Case Study: Homomorphic Encryption for Shell Models
This case study demonstrates privacy-preserving shell completion using homomorphic encryption (HE). With HE, shell completion models can run on untrusted servers while keeping user data encrypted.
Overview
Homomorphic encryption enables computation on encrypted data without decryption. For shell completion:
- Train locally: Model trained on your private shell history
- Encrypt model: Convert to HE format with your keys
- Deploy anywhere: Run on cloud/untrusted servers
- Privacy preserved: Server never sees plaintext commands
Quick Start
1. Generate HE Keys
# Generate key pair (one-time setup)
aprender-shell keygen --output ~/.config/aprender/
# Output:
# Generating HE key pair (128-bit security)...
# Public key: ~/.config/aprender/public.key
# Secret key: ~/.config/aprender/secret.key
# Relin keys: ~/.config/aprender/relin.key
2. Train with Homomorphic Encryption
# Train model with HE flag
aprender-shell train \
--homomorphic \
--public-key ~/.config/aprender/public.key \
--output ~/.aprender-shell-he.model
# Output:
# Training with homomorphic encryption (Tier 4)...
# Loading public key: ~/.config/aprender/public.key
# History file: ~/.zsh_history
# Commands loaded: 12543
# Training 3-gram model... done!
# Encrypting with HE public key... done!
# HE-encrypted model saved to: ~/.aprender-shell-he.model
3. Get Encrypted Suggestions
# Use --homomorphic flag for encrypted inference
aprender-shell suggest --homomorphic "git " -m ~/.aprender-shell-he.model
# Output:
# git status 0.2341
# git commit 0.1892
# git push 0.1567
4. Inspect Model Encryption
aprender-shell inspect -m ~/.aprender-shell-he.model
# Output:
# MODEL INFORMATION
# ═══════════════════════════════════════════
# Encryption: Homomorphic (BFV+CKKS hybrid)

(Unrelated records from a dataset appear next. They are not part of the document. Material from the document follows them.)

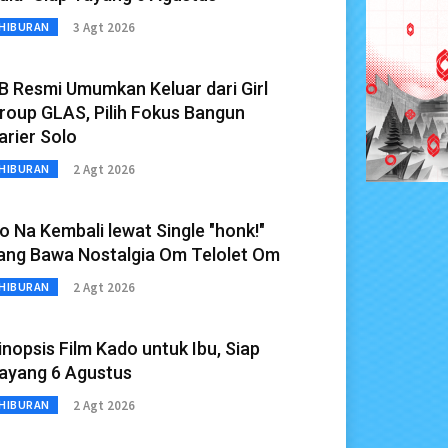
3 Agt 2026
HIBURAN
B Resmi Umumkan Keluar dari Girl
roup GLAS, Pilih Fokus Bangun
arier Solo
2 Agt 2026
HIBURAN
o Na Kembali lewat Single "honk!"
ang Bawa Nostalgia Om Telolet Om
2 Agt 2026
HIBURAN
inopsis Film Kado untuk Ibu, Siap
ayang 6 Agustus
2 Agt 2026
HIBURAN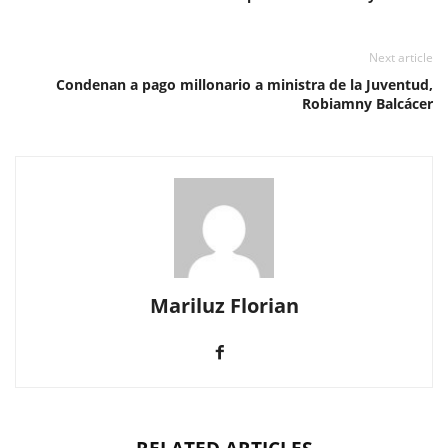
Next article
Condenan a pago millonario a ministra de la Juventud,
Robiamny Balcácer
Mariluz Florian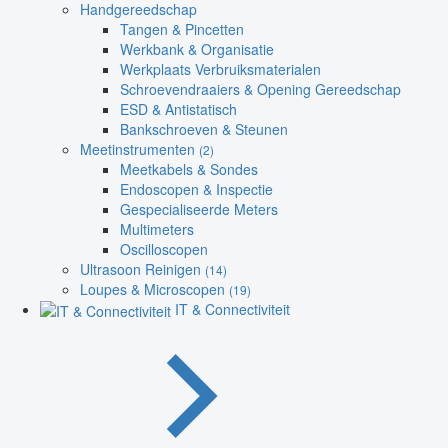
Handgereedschap
Tangen & Pincetten
Werkbank & Organisatie
Werkplaats Verbruiksmaterialen
Schroevendraaiers & Opening Gereedschap
ESD & Antistatisch
Bankschroeven & Steunen
Meetinstrumenten
(2)
Meetkabels & Sondes
Endoscopen & Inspectie
Gespecialiseerde Meters
Multimeters
Oscilloscopen
Ultrasoon Reinigen
(14)
Loupes & Microscopen
(19)
IT & Connectiviteit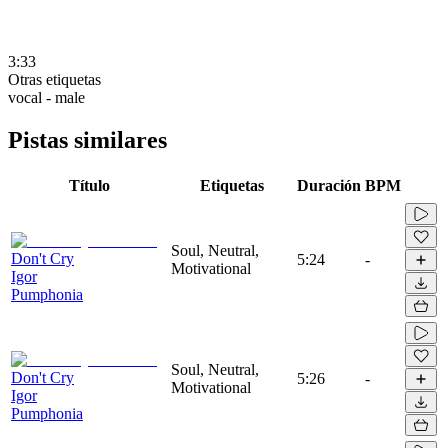
3:33
Otras etiquetas
vocal - male
Pistas similares
Título
Etiquetas
Duración
BPM
Soul, Neutral,
Don't Cry
5:24
-
Motivational
Igor
Pumphonia
Soul, Neutral,
Don't Cry
5:26
-
Motivational
Igor
Pumphonia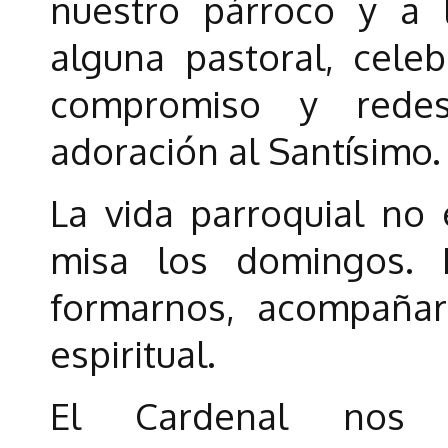
nuestro párroco y a l
alguna pastoral, celeb
compromiso y redes
adoración al Santísimo.
La vida parroquial no e
misa los domingos. E
formarnos, acompañar
espiritual.
El Cardenal nos a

# (Computation on encrypted data enabled)
Security Levels
Three security levels are available:
# 128-bit (default, recommended for most uses)
aprender-shell keygen --output ./keys --security 128
# 192-bit (higher security, larger keys)
aprender-shell keygen --output ./keys --security 192
# 256-bit (maximum security, largest keys)

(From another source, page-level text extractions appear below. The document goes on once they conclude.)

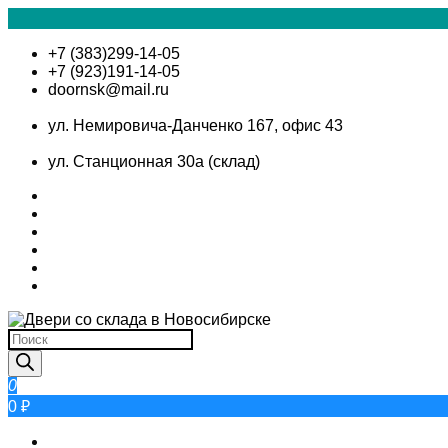
+7 (383)299-14-05
+7 (923)191-14-05
doornsk@mail.ru
ул. Немировича-Данченко 167, офис 43
ул. Станционная 30а (склад)
0
0 ₽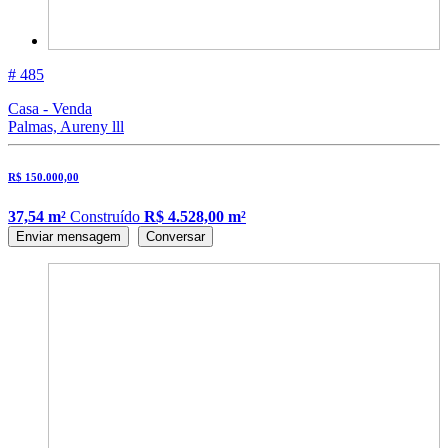
# 485
Casa - Venda
Palmas, Aureny lll
R$ 150.000,00
37,54 m²
Construído
R$ 4.528,00 m²
Enviar mensagem
Conversar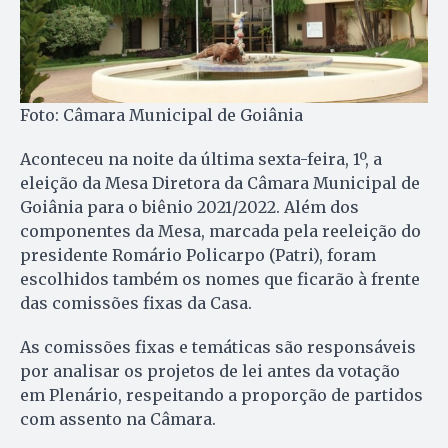
Foto: Câmara Municipal de Goiânia
Aconteceu na noite da última sexta-feira, 1º, a
eleição da Mesa Diretora da Câmara Municipal de
Goiânia para o biênio 2021/2022. Além dos
componentes da Mesa, marcada pela reeleição do
presidente Romário Policarpo (Patri), foram
escolhidos também os nomes que ficarão à frente
das comissões fixas da Casa.
As comissões fixas e temáticas são responsáveis
por analisar os projetos de lei antes da votação
em Plenário, respeitando a proporção de partidos
com assento na Câmara.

aprender-shell keygen --output ./keys --security 256
| Level | Key Size | Security | Use Case |
|---|---|---|---|
| 128-bit | ~50KB | Standard | General use |
| 192-bit | ~75KB | High | Sensitive environments |
| 256-bit | ~100KB | Maximum | Regulated industries |
Encryption Tiers Comparison
aprender-shell supports four protection levels:
| Tier | Method | At Rest | In Transit | In Use |
|---|---|---|---|---|
| 1 | Plain | No | No | No |
| 2 | Compressed | No | No | No |
| 3 | AES-256-GCM | Yes | Yes | No |
| 4 | Homomorphic | Yes | Yes | Yes |
Tier 4 (Homomorphic) is unique: data remains encrypted even during computation.
Performance
Phase 2 implementation achieves sub-microsecond latency:
| Operation | Latency | Target |
|---|---|---|
suggest | ~1 µs | <100ms |
to_homomorphic | ~10 µs | <1s |
| Cold start | ~100 µs | <1s |
The implementation is 100,000x faster than the 100ms quality gate.
API Usage
Rust API
use aprender_shell::{MarkovModel, EncryptedMarkovModel};
use aprender::format::homomorphic::{HeContext, SecurityLevel};
// Generate keys
let ctx = HeContext::new(SecurityLevel::Bit128)?;
let (public_key, secret_key) = ctx.generate_keys()?;
// Train model
let mut model = MarkovModel::new(3);
model.train(&commands);
// Convert to HE
let encrypted: EncryptedMarkovModel = model.to_homomorphic(&public_key)?;
// Get suggestions (privacy-preserving)
let suggestions = encrypted.suggest("git ", 5);
Save/Load HE Models
// Save with HE header (v3 format)
model.save_homomorphic(&path, &public_key)?;
// Inspect shows HE encryption
let info = aprender::format::inspect(&path)?;
assert!(info.encryption_mode.is_homomorphic());
File Format
HE models use the .apr v3 format:
┌─────────────────────────────────────────┐
│ Header (32 bytes) │
│ - Magic: "APRN" │
│ - Version: (3, scheme) │
│ - Flags: HOMOMORPHIC (0x80) │
├─────────────────────────────────────────┤
│ Metadata (MessagePack) │
│ - name: "aprender-shell" │
│ - encryption_mode: "homomorphic_hybrid" │
├─────────────────────────────────────────┤
│ Payload (encrypted n-gram data) │
├─────────────────────────────────────────┤
│ Checksum (CRC32) │
└─────────────────────────────────────────┘
Implementation Status
Phase 1: Foundation (Complete)
-
Feature flag:
format-homomorphic - Key generation CLI
- Key I/O (public, secret, relin keys)
-
v3 header with
EncryptionModeenum
Phase 2: N-gram Support (Complete)
-
to_homomorphic()conversion -
suggest()on encrypted model -
CLI:
train --homomorphic,suggest --homomorphic - <100ms latency (achieved: ~1µs)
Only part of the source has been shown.